EXERCISE GOAL — What you should give back is every line from the one containing "The height and width of the screenshot is (1979, 589)." through the last line of the records below, word for word and without pictures.
▼
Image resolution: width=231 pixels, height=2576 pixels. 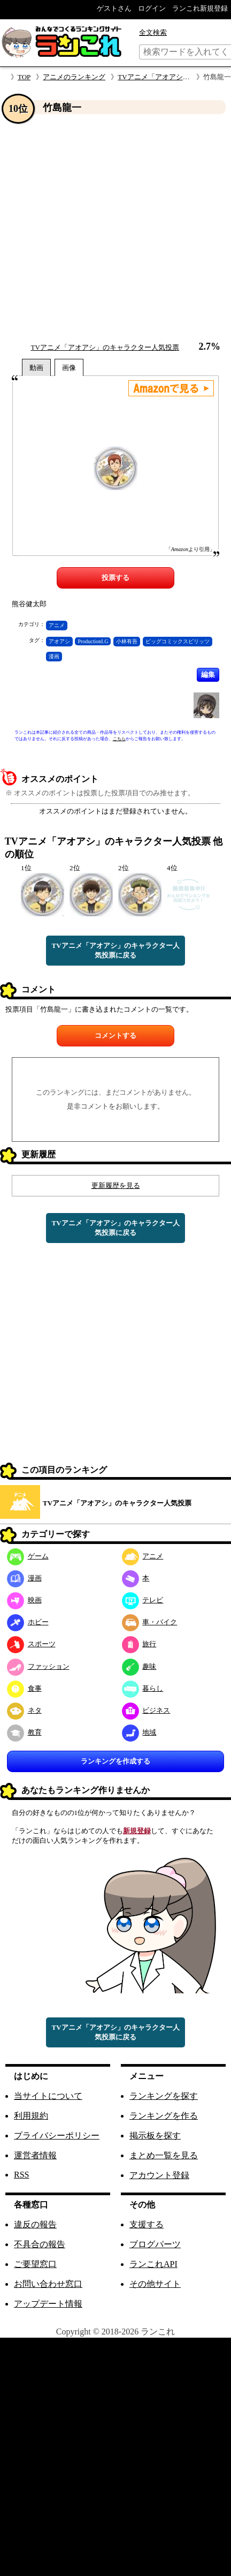 What do you see at coordinates (143, 1600) in the screenshot?
I see `テレビ` at bounding box center [143, 1600].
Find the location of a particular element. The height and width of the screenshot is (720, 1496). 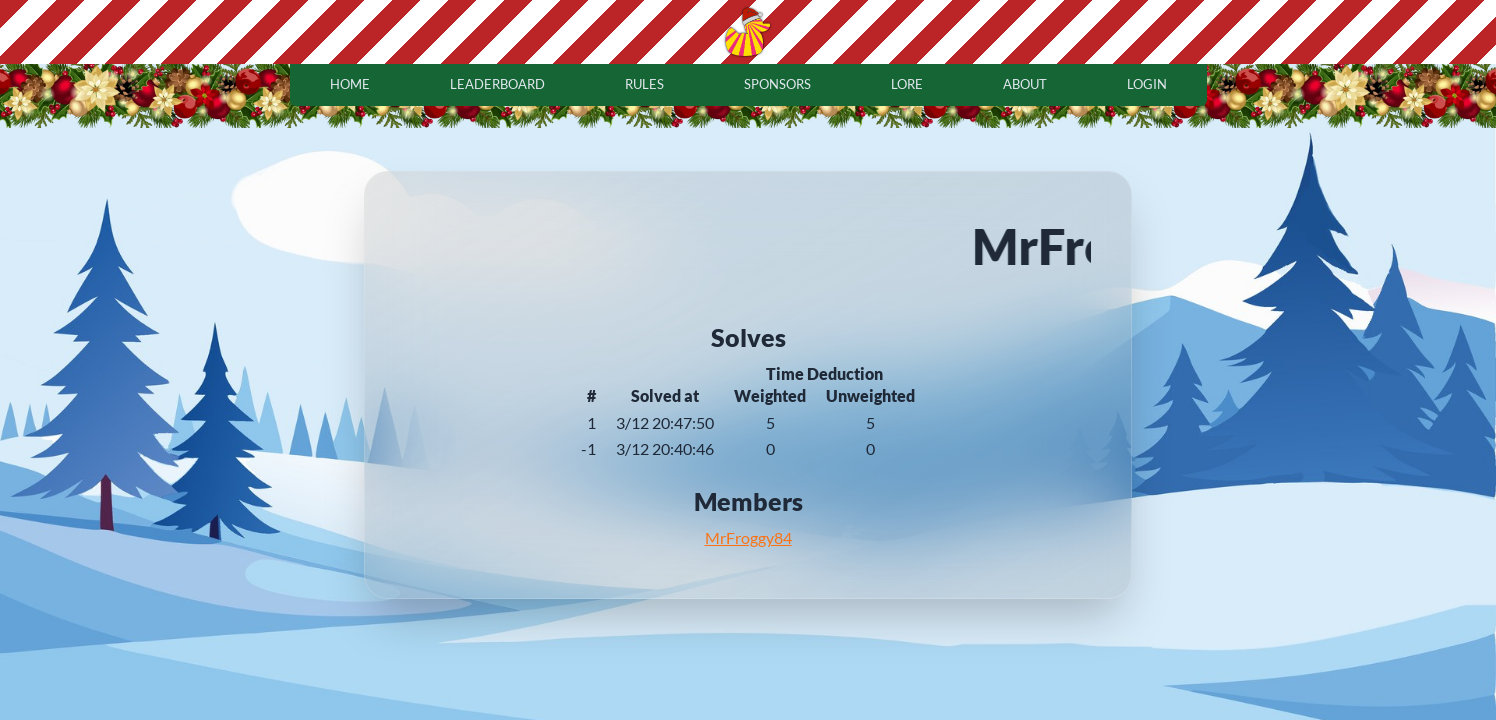

about is located at coordinates (1025, 84).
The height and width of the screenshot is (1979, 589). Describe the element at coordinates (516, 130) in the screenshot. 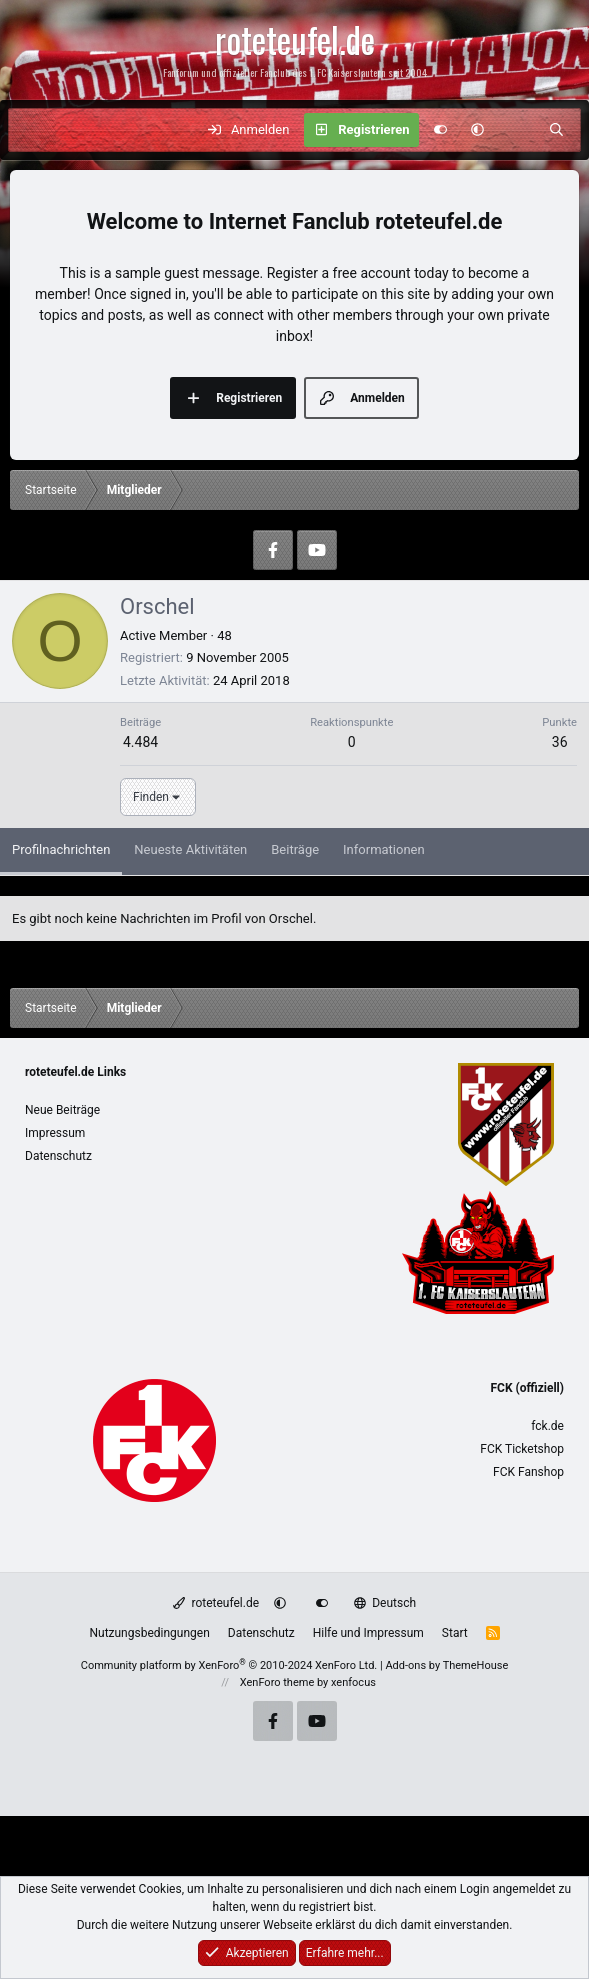

I see `[Aktuelles]` at that location.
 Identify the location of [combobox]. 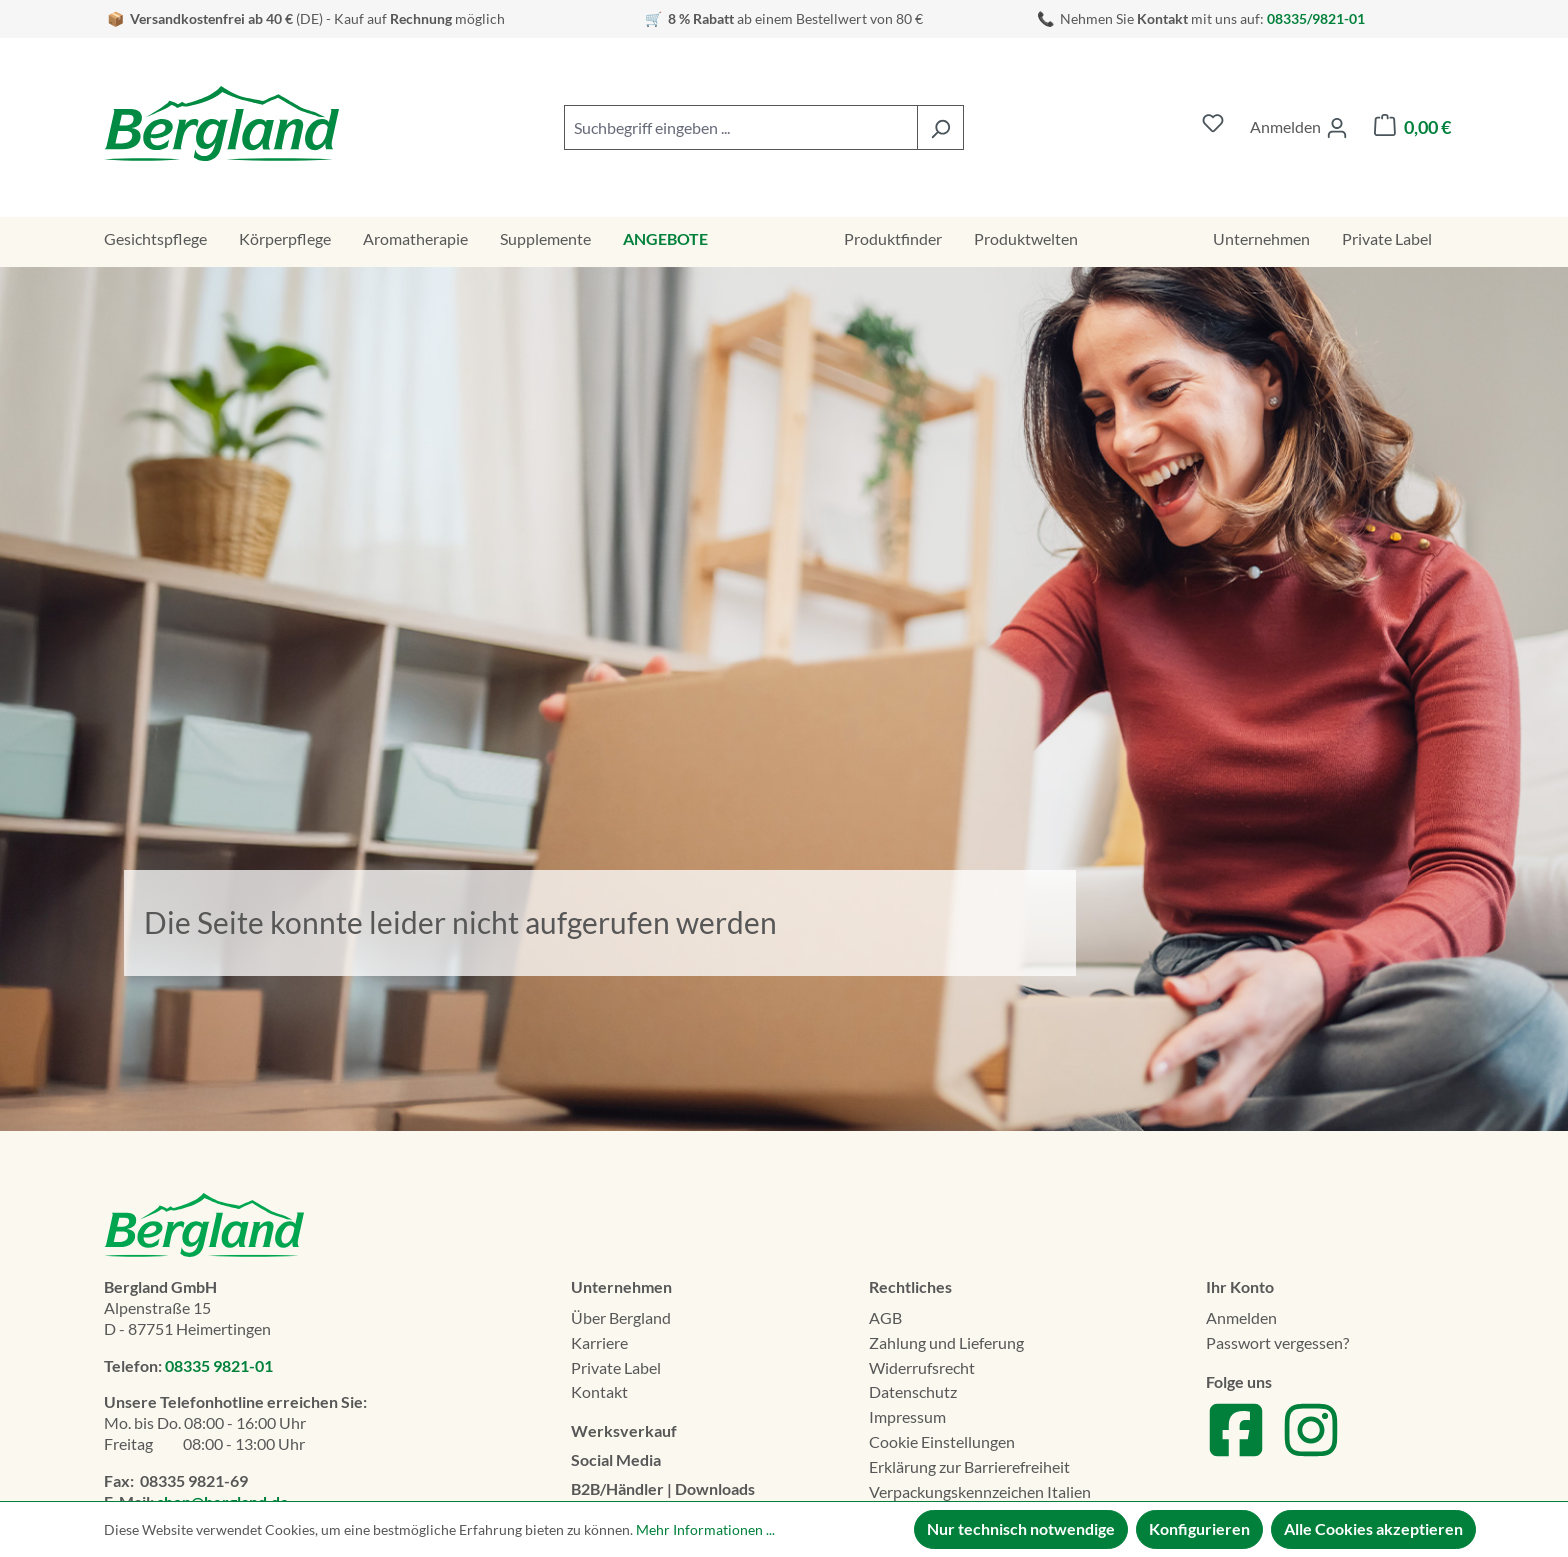
(741, 127).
▲
RESPONSE BOX —
The height and width of the screenshot is (1979, 589). Describe the element at coordinates (516, 130) in the screenshot. 

I see `[Aktuelles]` at that location.
 Identify the location of [combobox]. 
(741, 127).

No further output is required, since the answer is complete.